Generating GCs with YY1

In germinal centers (GCs), the important process of Ab affinity maturation takes place; however, rapid GC B cell proliferation combined with the error-prone DNA repair occurring during somatic hypermutation and class switch recombination can result in the development of B cell lymphomas. To better understand the regulation of the GC reaction, Trabucco et al. (p. 1699) analyzed the role in GCs of the transcription factor YY1, which can either activate or repress target genes. Binding sites for YY1 have been observed in the promoters of GC-specific genes, and the authors found that levels of YY1 were increased in B cells inside relative to outside the GC. Compared with control animals, mice in which YY1 was specifically deleted in GC B cells (YY1^CKO mice) had both significantly reduced numbers of GC B cells following immunization and a selective decrease in cells in the dark zone of the GC. Some GC B cells were still generated in the YY1^CKO mice, but the numbers of these cells decreased between days 6 and 10 following immunization, suggesting that the GC reaction could be initiated, but that defects in GC B cell proliferation and/or survival were responsible for the overall impairment in GCs. No deficiencies in proliferation were observed in GC B cells of YY1^CKO mice, but apoptosis was specifically increased in these cells. Thus, the YY1 transcription factor is important for effective GC reactions by regulating the survival of GC B cells and may also have an oncogenic role in the development of B cell lymphomas, as YY1 expression is upregulated in lymphomas and correlates with poor prognosis of lymphoma patients.
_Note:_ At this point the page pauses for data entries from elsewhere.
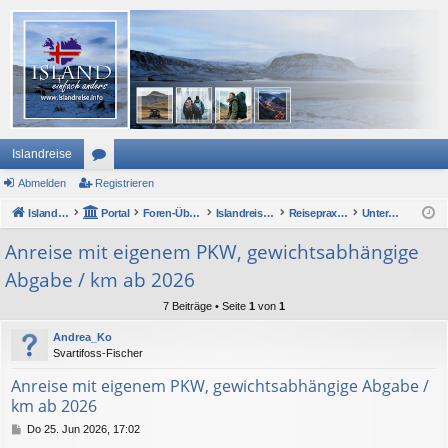
Islandreise
Abmelden
or
Registrieren
Islandreise
en
Portal
Foren-Übersicht
Islandreise Forum
Reisepraxis - Urlaub in Island
Unterwegs mit Auto oder Wohnmobil
Anreise mit eigenem PKW, gewichtsabhängige
Abgabe / km ab 2026
7 Beiträge • Seite
1
von
1
Andrea_Ko
Svartifoss-Fischer
Anreise mit eigenem PKW, gewichtsabhängige Abgabe /
km ab 2026
B
Do 25. Jun 2026, 17:02
e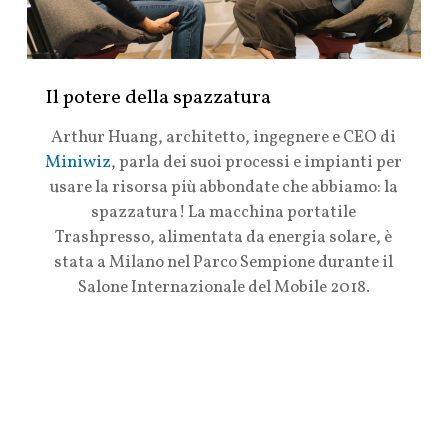
Il potere della spazzatura
Arthur Huang
, architetto, ingegnere e CEO di
Miniwiz
, parla dei suoi processi e impianti per
usare la risorsa più abbondate che abbiamo: la
spazzatura! La macchina portatile
Trashpresso
, alimentata da energia solare, è
stata a Milano nel Parco Sempione durante il
Salone Internazionale del Mobile 2018.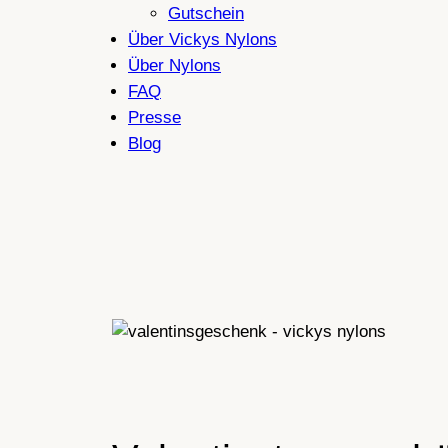
Gutschein
Über Vickys Nylons
Über Nylons
FAQ
Presse
Blog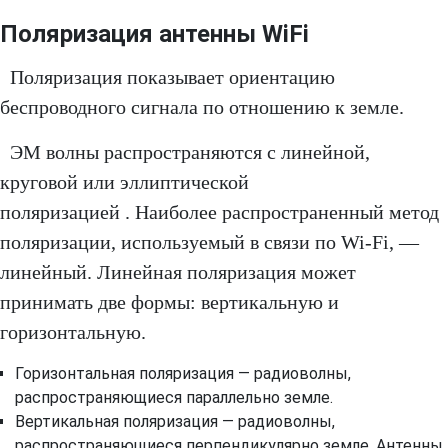
Поляризация антенны WiFi
Поляризация показывает ориентацию
беспроводного сигнала по отношению к земле.
ЭМ волны распространяются с линейной,
круговой или эллиптической
поляризацией . Наиболее распространенный метод
поляризации, используемый в связи по Wi-Fi, —
линейный. Линейная поляризация может
принимать две формы: вертикальную и
горизонтальную.
Горизонтальная поляризация — радиоволны,
распространяющиеся параллельно земле.
Вертикальная поляризация — радиоволны,
распространяющиеся перпендикулярно земле. Антенны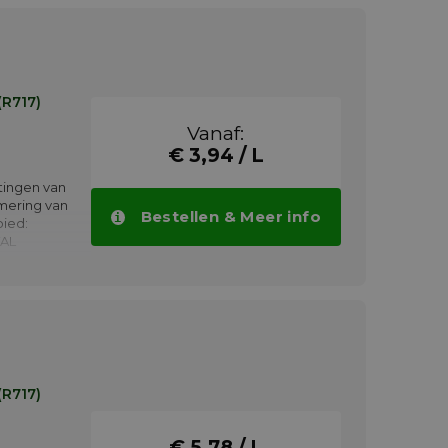
sorteren
(R717)
Vanaf:
€ 3,94 / L
htingen van
mering van
Bestellen & Meer info
ied:
TAL
pressoren
bruiken
(R717)
€ 5,78 / L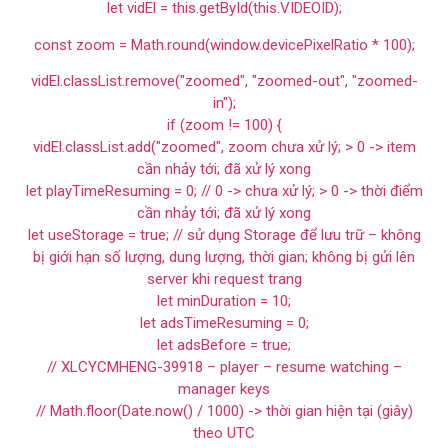
let vidEl = this.getById(this.VIDEOID);
const zoom = Math.round(window.devicePixelRatio * 100);
vidEl.classList.remove("zoomed", "zoomed-out", "zoomed-
in");
if (zoom != 100) {
vidEl.classList.add("zoomed", zoom chưa xử lý; > 0 -> item
cần nhảy tới; đã xử lý xong
let playTimeResuming = 0; // 0 -> chưa xử lý; > 0 -> thời điểm
cần nhảy tới; đã xử lý xong
let useStorage = true; // sử dụng Storage để lưu trữ – không
bị giới hạn số lượng, dung lượng, thời gian; không bị gửi lên
server khi request trang
let minDuration = 10;
let adsTimeResuming = 0;
let adsBefore = true;
// XLCYCMHENG-39918 – player – resume watching –
manager keys
// Math.floor(Date.now() / 1000) -> thời gian hiện tại (giây)
theo UTC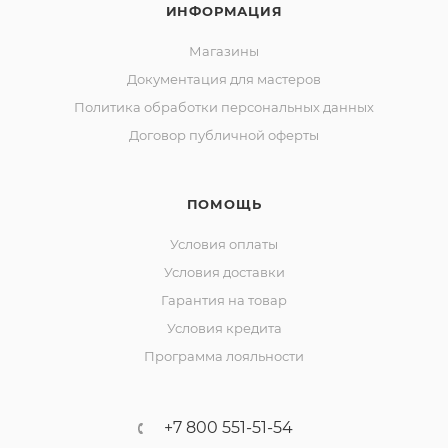
ИНФОРМАЦИЯ
Магазины
Документация для мастеров
Политика обработки персональных данных
Договор публичной оферты
ПОМОЩЬ
Условия оплаты
Условия доставки
Гарантия на товар
Условия кредита
Программа лояльности
+7 800 551-51-54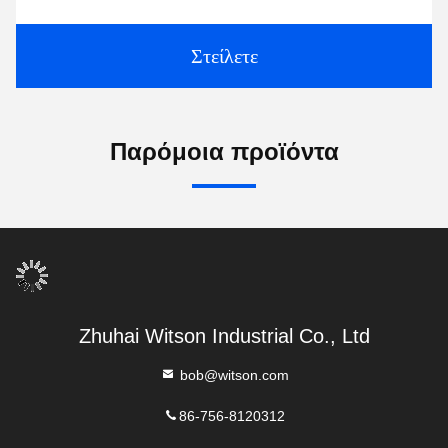
Στείλετε
Παρόμοια προϊόντα
Zhuhai Witson Industrial Co., Ltd
bob@witson.com
86-756-8120312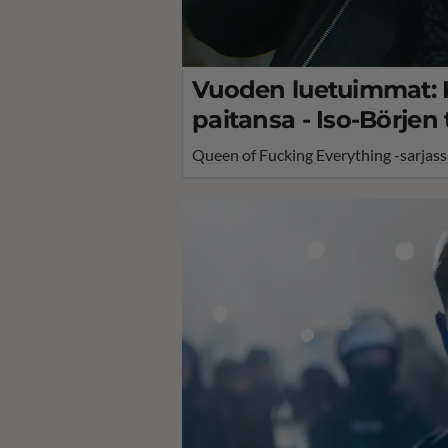
Vuoden luetuimmat: Kr
paitansa - Iso-Börjen
Queen of Fucking Everything -sarjassa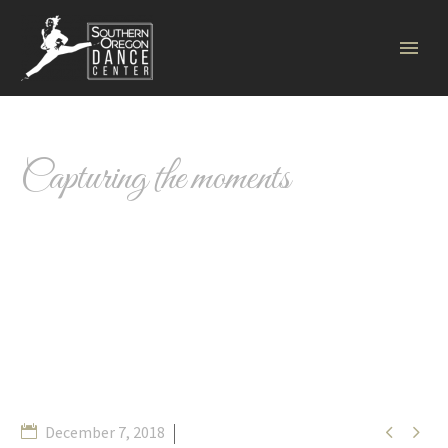
FASHION
retro
Capturing the moments


December 7, 2018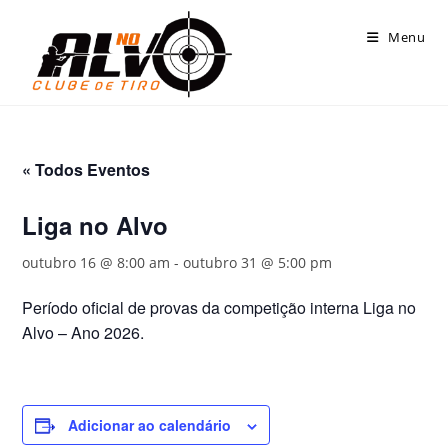
Ir
para
Menu
o
conteúdo
« Todos Eventos
Liga no Alvo
outubro 16 @ 8:00 am
-
outubro 31 @ 5:00 pm
Período oficial de provas da competição interna Liga no
Alvo – Ano 2026.
Adicionar ao calendário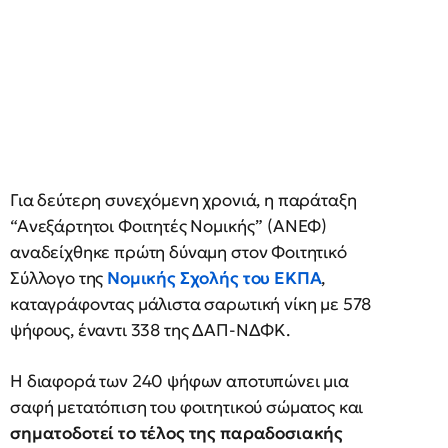
Για δεύτερη συνεχόμενη χρονιά, η παράταξη
“Ανεξάρτητοι Φοιτητές Νομικής” (ΑΝΕΦ)
αναδείχθηκε πρώτη δύναμη στον Φοιτητικό
Σύλλογο της
Νομικής Σχολής του ΕΚΠΑ
,
καταγράφοντας μάλιστα σαρωτική νίκη με 578
ψήφους, έναντι 338 της ΔΑΠ-ΝΔΦΚ.
Η διαφορά των 240 ψήφων αποτυπώνει μια
σαφή μετατόπιση του φοιτητικού σώματος και
σηματοδοτεί το τέλος της παραδοσιακής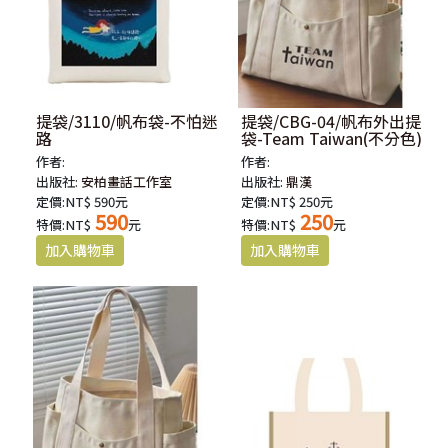
提袋/3110/帆布袋-不怕迷
提袋/CBG-04/帆布外出提
路
袋-Team Taiwan(不分色)
作者:
作者:
出版社:
安柏畫話工作室
出版社:
鼎漢
定價:NT$ 590元
定價:NT$ 250元
590
250
特價:NT$
元
特價:NT$
元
Gut Microbes Modulate Splenic T Cells in Sepsis

The high mortality rate of sepsis has previously been ascribed in part to acute lymphopenia followed by a prolonged period of immune paralysis that decreases the ability of the host to respond to secondary infections. Previous work demonstrated that recovery of CD4⁺ T cells following cecal ligation and puncture (CLP)-induced sepsis in mice occurred primarily by Ag- and thymus-independent homeostatic proliferation. In this issue, Cabrera-Perez et al. (p. 1692) investigated the effect of intestinal microbiota on the recovery of the CD4⁺ T cell population following a septic event by assessing if a population of CD4⁺ T cells could respond directly to gut microbiome–derived Ag. Two days following CLP-induced sepsis, mice that were not colonized with segmented filamentous bacteria (SFB⁻) had a decrease in the number of SFB-specific splenic CD4⁺ T cells while SFB-specific CD4⁺ T cells in colonized mice (SFB⁺) demonstrated increases in number and surface expression of CD44, suggesting activation of endogenous SFB-specific CD4⁺ T cells. To determine if sepsis can influence SFB-specific CD4⁺ T cell function, SFB⁺ and SFB⁻ mice were challenged with attenuated Listeria monocytogenes expressing SFB Ag (att. Lm-SFB) 30 d after CLP treatment. SFB-specific CD4⁺ T cells in SFB⁺ mice showed significant increases in number and intracellular IFN-γ following att. Lm-SFB infection, whereas SFB-specific CD4⁺ T cells in SFB^- mice decreased in number and demonstrated no significant change in intracellular IFN-γ. When challenged with a virulent Listeria strain expressing SFB Ag 30 d after CLP, SFB⁺ mice had reduced bacterial loads that correlated with increased survival while SFB^- mice had increased bacterial loads and decreased survival. Taken together, these data suggest that SFB Ag exposure during sepsis primes SFB-specific CD4⁺ T cells to mediate enhanced protection following a second Ag encounter. This study demonstrates that resident gut microbes may play a role in shaping the quantity and quality of CD4⁺ T cell populations in the spleen during sepsis recovery, and these observations suggest a link between gut microbiome composition, intestinal barrier health, and susceptibility to secondary infection following a septic event.